Harris launches task force on online abuse
WASHINGTON — Vice President Kamala Harris and administration officials on Thursday launched a task force dedicated to fighting online harassment and abuse, which they warned can be a precursor to real-life violence.
“The internet is an essential part of life in the 21st century,” Harris said, but for many — particularly women, people of color, and people who are not heterosexual — “the internet is a place of fear.”
The task force will address several issues, including prevention of online abuse and services for people who are targeted. It is scheduled to issue recommendations for the federal government and private companies in 180 days.
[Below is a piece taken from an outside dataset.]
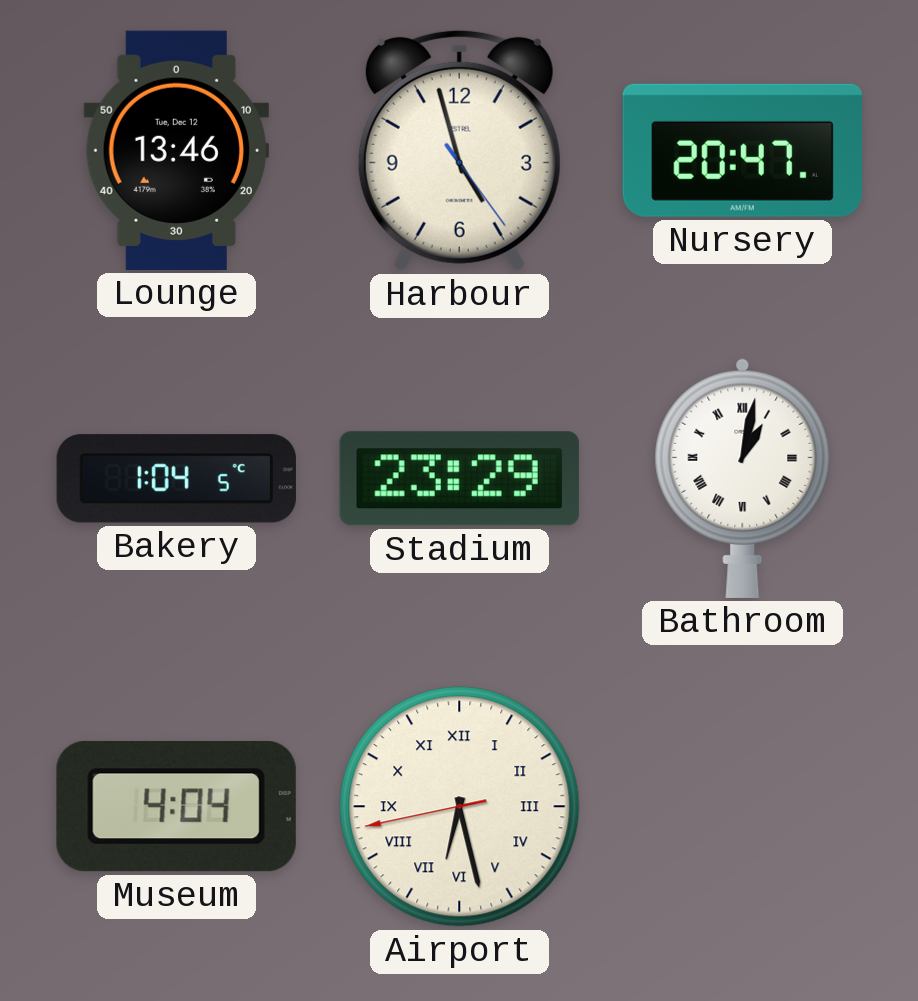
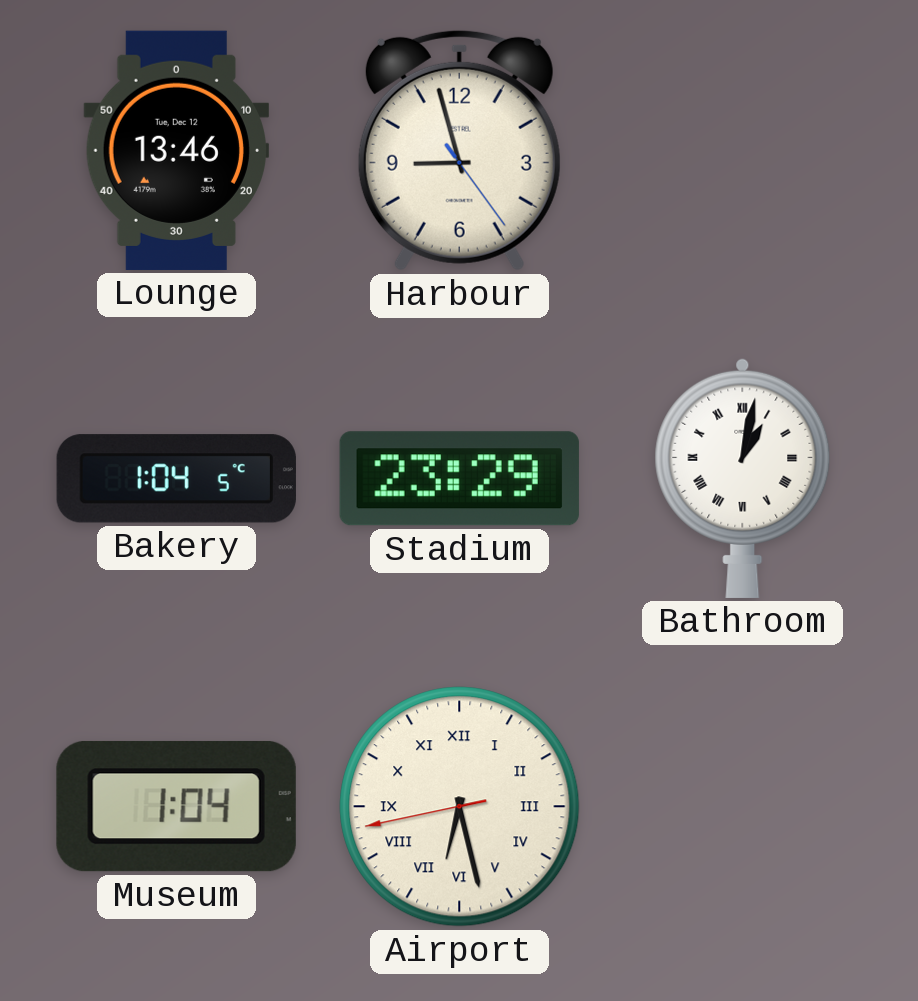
Harbour: 4:57 -> 8:57
Nursery: 20:47 -> none
Museum: 4:04 -> 1:04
“All of us have a responsibility to stand together to support those who have gone through this, and also recognize they shouldn’t have to be alone fighting on this issue,” Harris said.
Harris was introduced by Sloane Stephens, a Black professional tennis player who has faced a torrent of racist abuse.
“I’m a daughter, a sister, a wife. And I am more than an athlete, more than a label,” Stephens said. “Yet all of that is disregarded when people online seek to harass me and harm me. No matter whether I win or lose, someone online is mad, and they will make it known.”
After matches, Stephens said, she is worried to pick up her phone because “I know what will be waiting for me when I unlock it.”
The National Security Council is working with the White House Gender Policy Council on the initiative, and Attorney General Merrick Garland and Surgeon General Vivek Murthy participated in Thursday’s announcement.
Garland said the Justice Department had dedicated additional resources to issues like online stalking.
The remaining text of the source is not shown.